A Data Processing Assistant for Resting-State fMRI was used for data preprocessing in MATLAB (MathWorks) (Chao-Gan and Yu-Feng, 2010). Considering that data errors may increase due to initial signal instability and subjects’ early adaptation time, we deleted the first 10 original images to minimize these potential impacts. Specific processes were as follows: (a) correction for slice timing and head motion: all data were with a maximum displacement of x-, y-, or z-axis less than 2 mm and maximum angular rotation less than 2°; (b) normalization: the corrected imaging data then got spatially normalized to the MNI space with 3 mm × 3mm × 3 mm; and (c) band-pass filtering and detrending: after normalization, the imaging data were temporally band-pass filtered at 0.01–0.08 Hz and got linearly detrended. Several spurious covariates (such as the signal from the ventricular seed-based region of interest, white matter-centered region, and 24-head motion parameters acquired by rigid body correction) were removed from the imaging data. The global signal was not regressed out during data preprocessing according to a previous study (Hahamy et al., 2014).
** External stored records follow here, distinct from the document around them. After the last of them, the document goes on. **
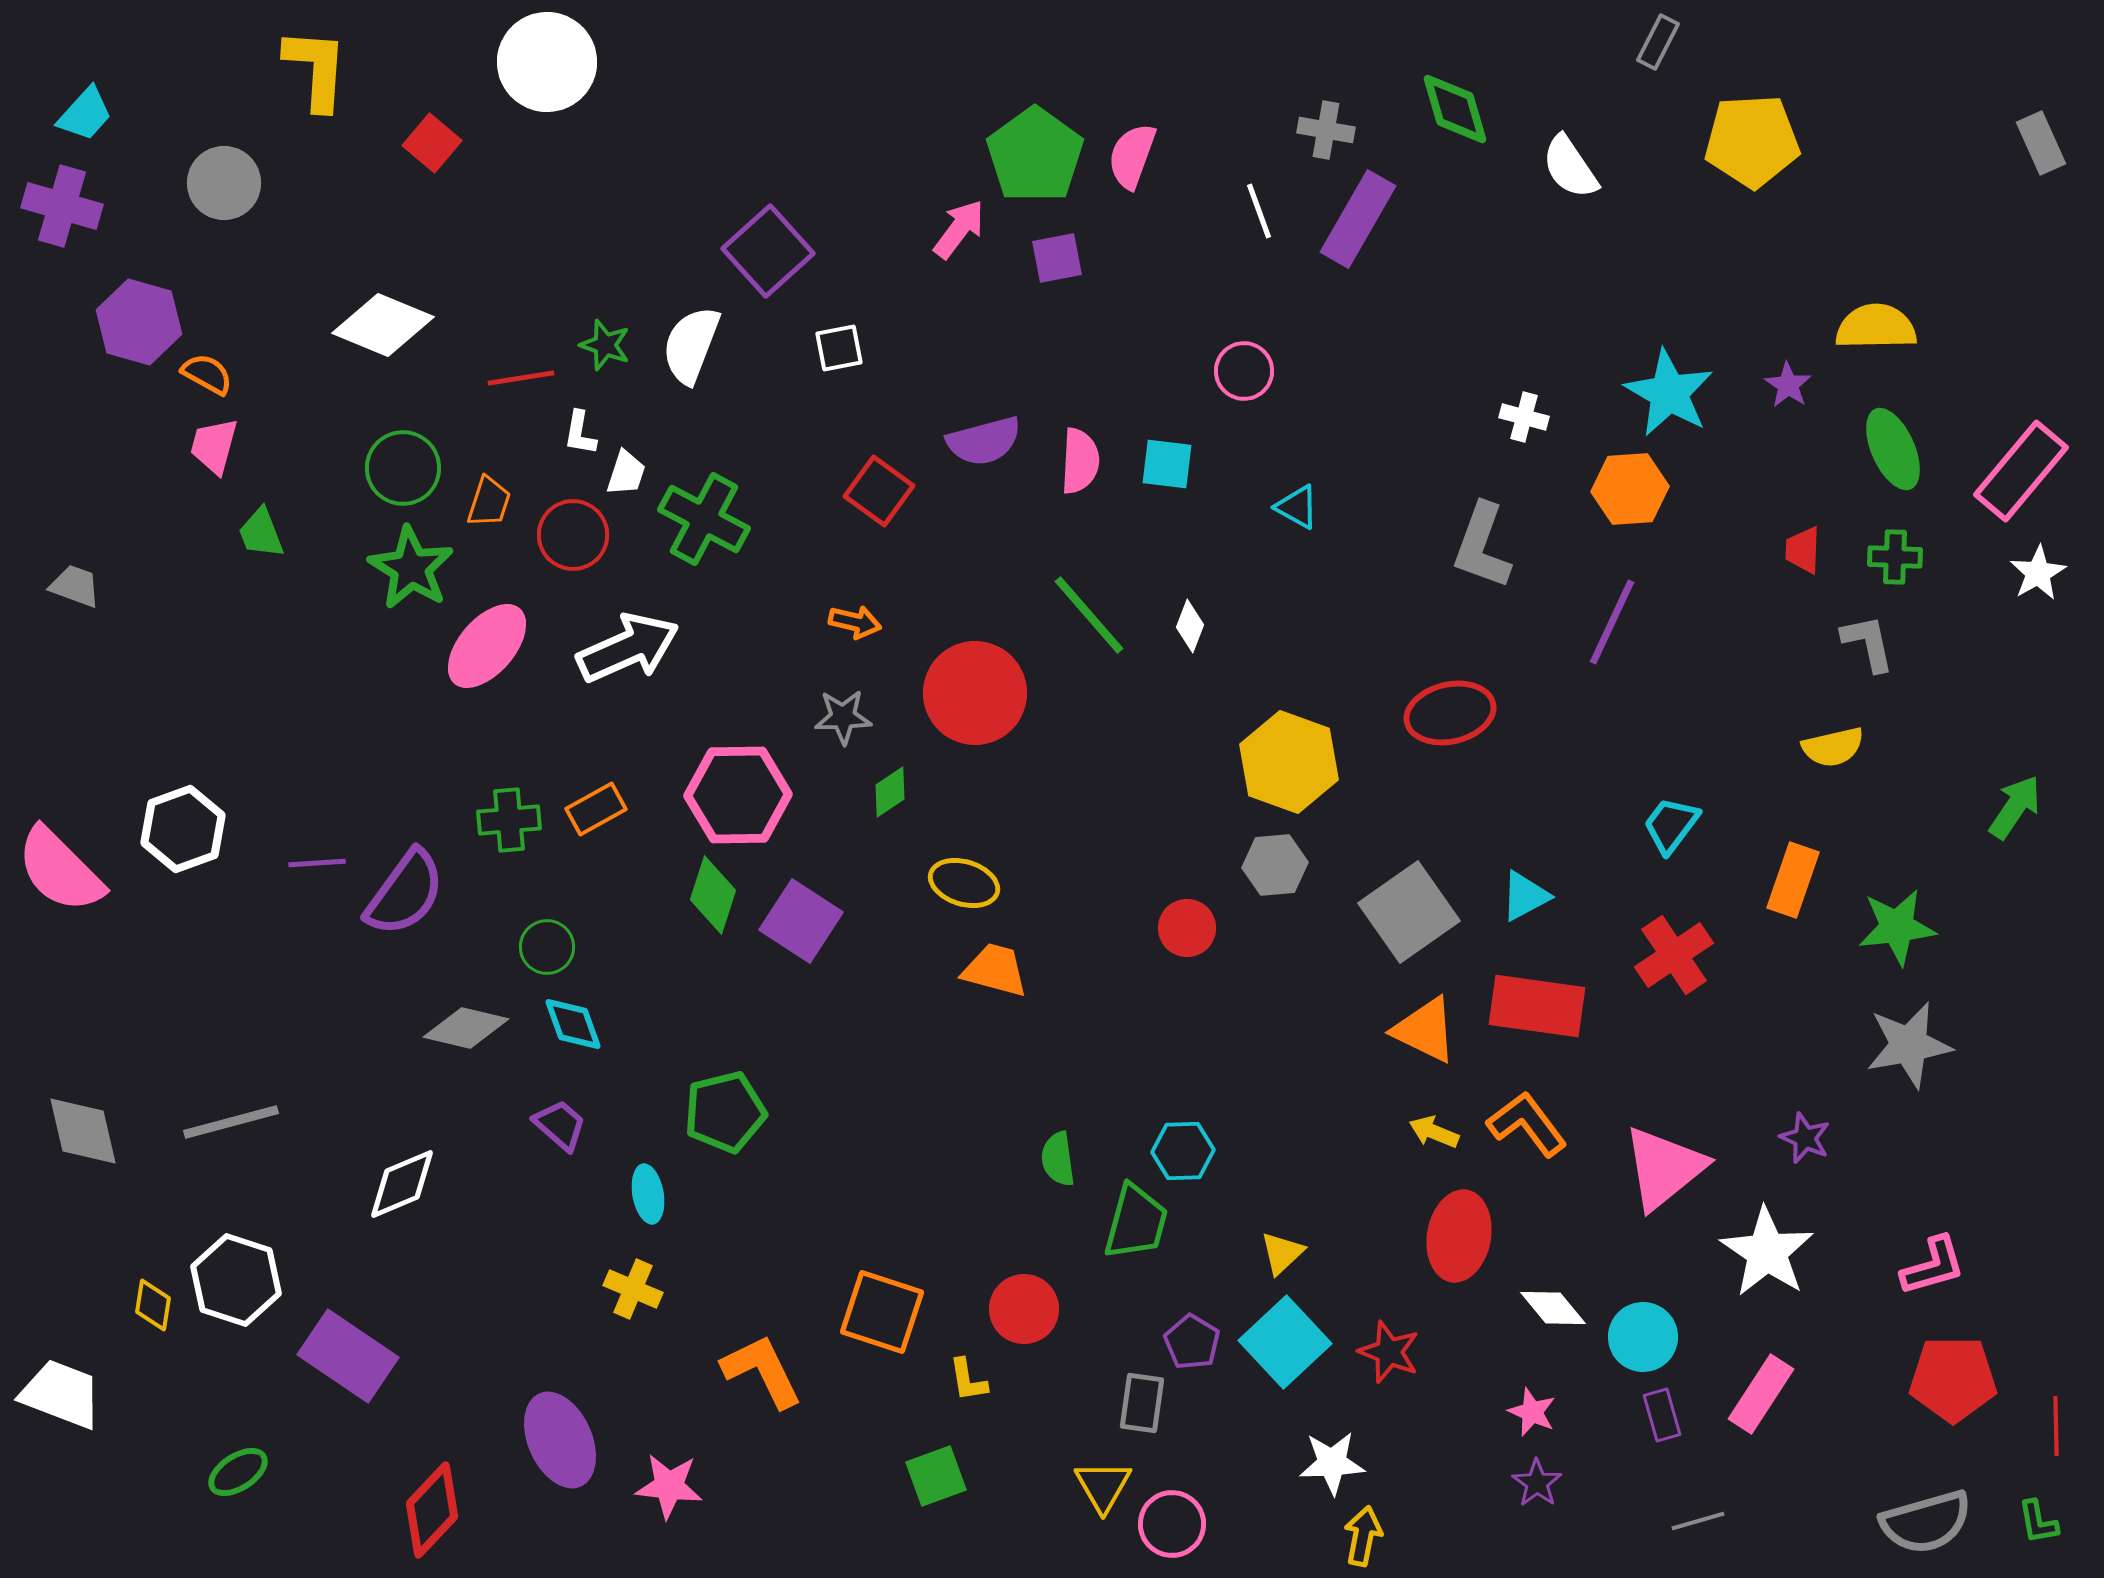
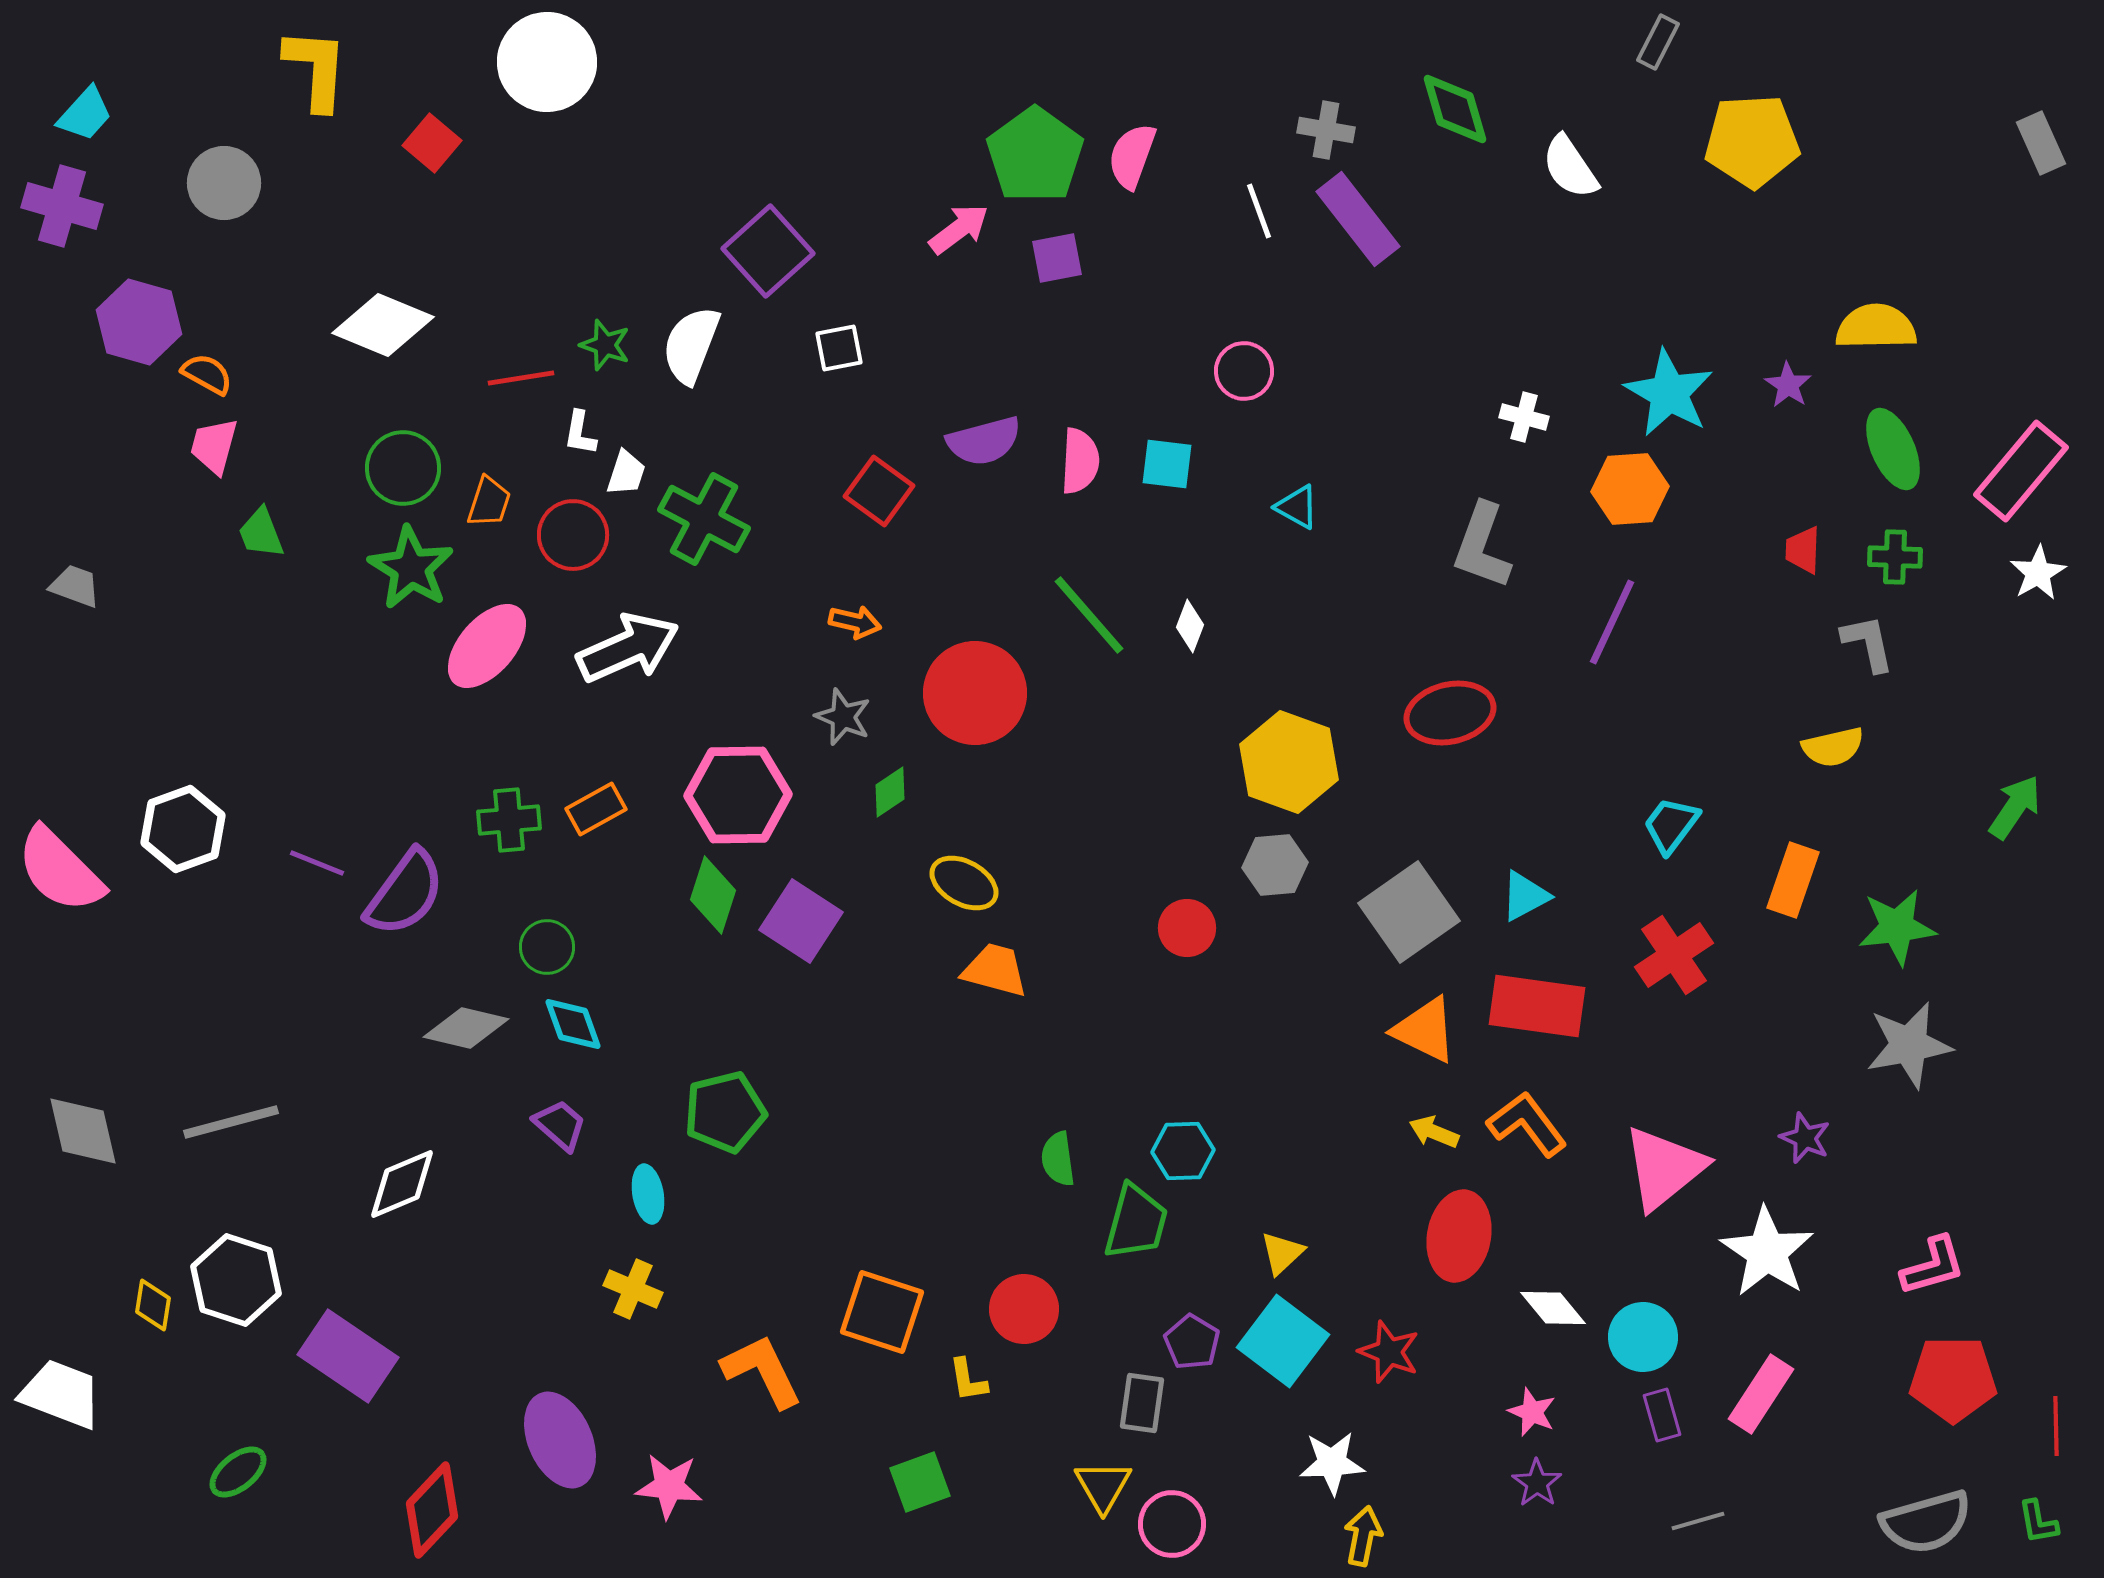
purple rectangle at (1358, 219): rotated 68 degrees counterclockwise
pink arrow at (959, 229): rotated 16 degrees clockwise
gray star at (843, 717): rotated 24 degrees clockwise
purple line at (317, 863): rotated 26 degrees clockwise
yellow ellipse at (964, 883): rotated 12 degrees clockwise
cyan square at (1285, 1342): moved 2 px left, 1 px up; rotated 10 degrees counterclockwise
green ellipse at (238, 1472): rotated 6 degrees counterclockwise
green square at (936, 1476): moved 16 px left, 6 px down
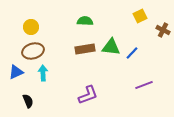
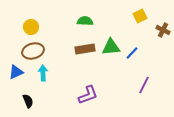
green triangle: rotated 12 degrees counterclockwise
purple line: rotated 42 degrees counterclockwise
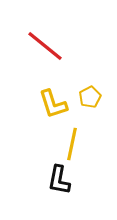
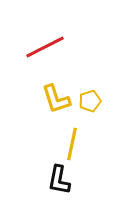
red line: moved 1 px down; rotated 66 degrees counterclockwise
yellow pentagon: moved 4 px down; rotated 10 degrees clockwise
yellow L-shape: moved 3 px right, 5 px up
Default Mode Network Identification

After being preprocessed, all groups were subjected to construct the DMN mask by using Group Independent Component Analysis (ICA) of fMRI toolbox (GIFT).[1] Three main steps were included in the analysis as follows: data reduction, independent component separation, and back reconstruction. The DMN components were selected based on the templates provided by GIFT. The specific calculation process of generating the final DMN mask was similar to our previous study (Guo et al., 2018b). The generated DMN mask was applied in the following NH analysis.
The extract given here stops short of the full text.